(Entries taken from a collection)
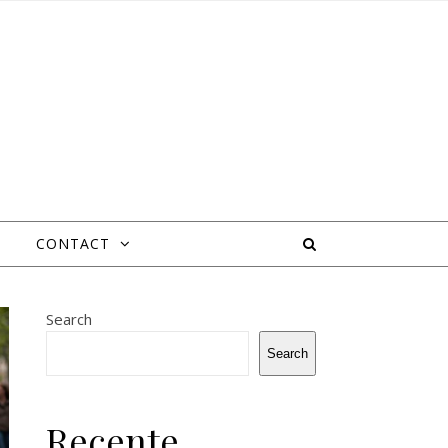
CONTACT
Search
Search
Recente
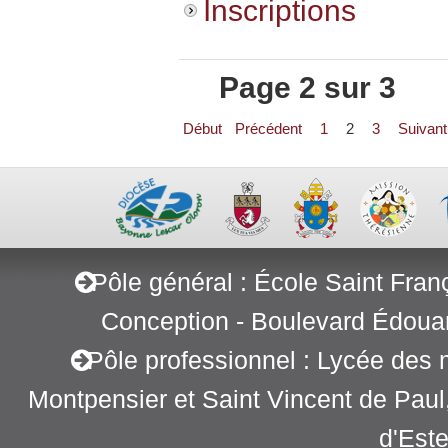
Inscriptions
Page 2 sur 3
Début
Précédent
1
2
3
Suivant
Pôle général : École Saint Fran
Conception - Boulevard Édoua
Pôle professionnel : Lycée des 
Montpensier et Saint Vincent de Pau
d'Este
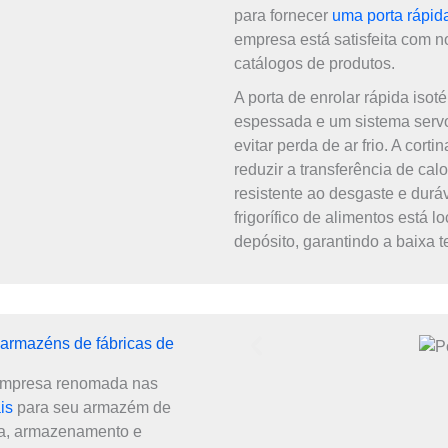
para fornecer
uma porta rápid
empresa está satisfeita com 
catálogos de produtos.
A porta de enrolar rápida iso
espessada e um sistema servo 
evitar perda de ar frio. A cort
reduzir a transferência de cal
resistente ao desgaste e dur
frigorífico de alimentos está 
depósito, garantindo a baixa t
 armazéns de fábricas de
empresa renomada nas
is
para seu armazém de
ica, armazenamento e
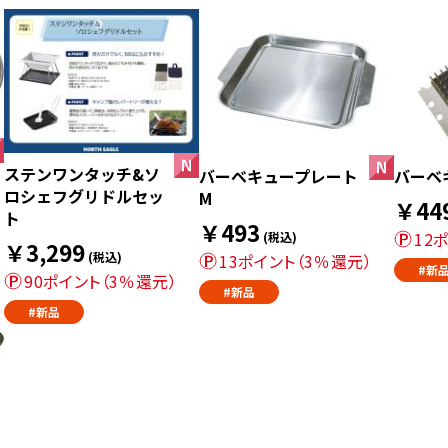
ステンワンタッチ&ソ
バーベキュープレート
バーベ
ロシェフグリドルセッ
M
￥44
ト
￥493
12
(税込)
￥3,299
(税込)
13ポイント（3％還元）
#新
90ポイント（3％還元）
#新品
#新品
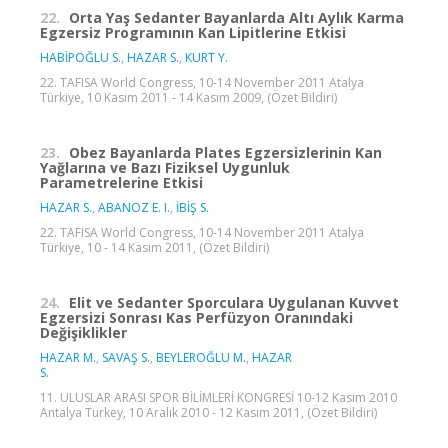
22.
Orta Yaş Sedanter Bayanlarda Altı Aylık Karma
Egzersiz Programının Kan Lipitlerine Etkisi
HABİPOĞLU S.
,
HAZAR S.
,
KURT Y.
22. TAFISA World Congress, 10-14 November 2011 Atalya
Türkiye, 10 Kasım 2011 - 14 Kasım 2009, (Özet Bildiri)
23.
Obez Bayanlarda Plates Egzersizlerinin Kan
Yağlarına ve Bazı Fiziksel Uygunluk
Parametrelerine Etkisi
HAZAR S.
,
ABANOZ E. I.
,
İBİŞ S.
22. TAFISA World Congress, 10-14 November 2011 Atalya
Türkiye, 10 - 14 Kasım 2011, (Özet Bildiri)
24.
Elit ve Sedanter Sporculara Uygulanan Kuvvet
Egzersizi Sonrası Kas Perfüzyon Oranındaki
Değişiklikler
HAZAR M.
,
SAVAŞ S.
,
BEYLEROĞLU M.
,
HAZAR
S.
11. ULUSLAR ARASI SPOR BİLİMLERİ KONGRESİ 10-12 Kasım 2010
Antalya Turkey, 10 Aralık 2010 - 12 Kasım 2011, (Özet Bildiri)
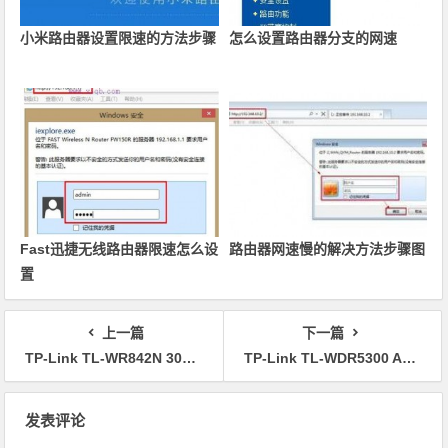
小米路由器设置限速的方法步骤
怎么设置路由器分支的网速
Fast迅捷无线路由器限速怎么设
路由器网速慢的解决方法步骤图
置
上一篇
下一篇
TP-Link TL-WR842N 300M无线路由器设置
TP-Link TL-WDR5300 AC750双频无线路由器设置
文章导航
发表评论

▸ Action item
Look through the entries above. Copy out every line holding the word "Sedanter".

▸ Task result
Orta Yaş Sedanter Bayanlarda Altı Aylık Karma
Elit ve Sedanter Sporculara Uygulanan Kuvvet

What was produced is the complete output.